Yet that didn't stop Kuklinski. He went on to kill a pharmacist, Paul Hoffman, 51, in the spring of 1982. Hoffman had been pestering him endlessly to get a shipment of Tagamet, a prescription ulcer medication, for a cut-rate price. Kuklinski had nothing for him but led him to believe a shipment was in. Hoffman was to bring $25,000. Hoffman put the cash together and went eagerly to see Kuklinski at his rented garage in North Bergen, New Jersey. That was the last his family ever saw of him.

Kuklinski eventually admitted to shooting and beating him with a tire iron, and then cementing the pharmacist into another steel drum. He left the drum outside a motel next to a hot dog stand in Little Ferry, New Jersey. Occasionally he'd go have a hot dog and see if the barrel had been discovered. Eventually, it was just gone. Apparently someone had moved it and to this day Hoffman's body was never found.

Then in 1984, it was Mister Softee's turn to die. He argued over something with Kuklinski and threatened his family. That was sufficient for Kuklinski to get rid of him. Robert Prongay was found shot to death in his Mister Softee truck in his garage in North Bergen…just across the street from Kuklinski's garage.

Unfortunately for him, he'd also cut off his source of cyanide, which would prove regretful in the near future.


Operation Iceman

Having collected what information they could on Richard Kuklinski, a task force was formed to try to stop him. At that point they had no idea that Kuklinski would use almost any weapon---a bomb, a gun, a knife, strangulation, poison---to accomplish his lethal goals. Once he'd even decided to try out a crossbow. He opened his car window as if to ask directions, and when a man approached, he released the arrow. It went through the man's head, killing him. Kuklinski was happy to know that it worked. Another time, he just shot a man at a traffic light.

Although law enforcement did not realize it, as an enforcer and a free-lance scam artist, he may have killed over one hundred men, and later he admitted that loudmouths especially annoyed them. They reminded him of his father, whom he'd have taken great pleasure in killing.

"I'm a hard-working expediter," he later said. "I'd do something that someone wanted done and would pay a price."

He'd even disguised himself as a gay man one evening so that he could walk unnoticed through a disco and inject a target victim with poison.

At any rate, several agencies joined together to nab Kuklinski: the Bureau of Alcohol, Tobacco, and Firearms, the New Jersey Attorney General's Office, and the New Jersey State Police Organized Crime Task Force.

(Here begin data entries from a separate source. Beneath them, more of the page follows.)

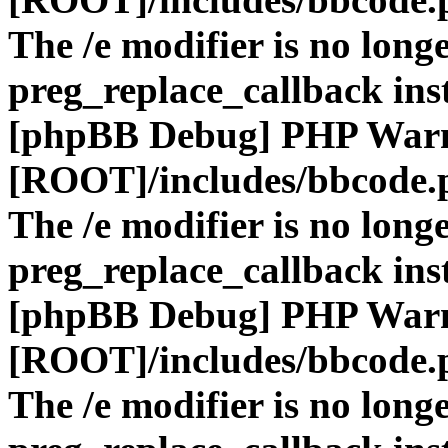
The /e modifier is no long
preg_replace_callback ins
[phpBB Debug] PHP War
[ROOT]/includes/bbcode.
The /e modifier is no long
preg_replace_callback ins
[phpBB Debug] PHP War
[ROOT]/includes/bbcode.
The /e modifier is no long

Special Agent Dominick Polifrone, who had extensive experience undercover with the mob, was hired to lure Kuklinski into a deal, specifically to get him either to admit to something on tape or to actually engage in the initial stages of a premeditated act of murder. He took on the name Michael Dominick Provenzano, or just "Dom."

It took over a year and a half to connect with Kuklinski, but he was ready. As Dom, he promised Kuklinski a big score on cocaine and an arms deal, and to his surprise, Kuklinski asked if he could score any cyanide. That indicated that he was certainly up to something but had no other supplier. He and Dom called each other from pay phones, using pagers to initiate contact, and met from time to time at the Vince Lombardi truck stop on the New Jersey Turnpike.

To everyone's surprise, Kuklinski revealed quite a bit to this man he barely knew, which meant that either he was not as careful as his reputation indicated or he was planning to kill the federal agent. He bragged about his cyanide methods and even talked about the man he'd frozen. He didn't name names but the details he gave out matched those of the victims attributed to him. "You spray it on someone's face," he said about the cyanide, "and they go to sleep."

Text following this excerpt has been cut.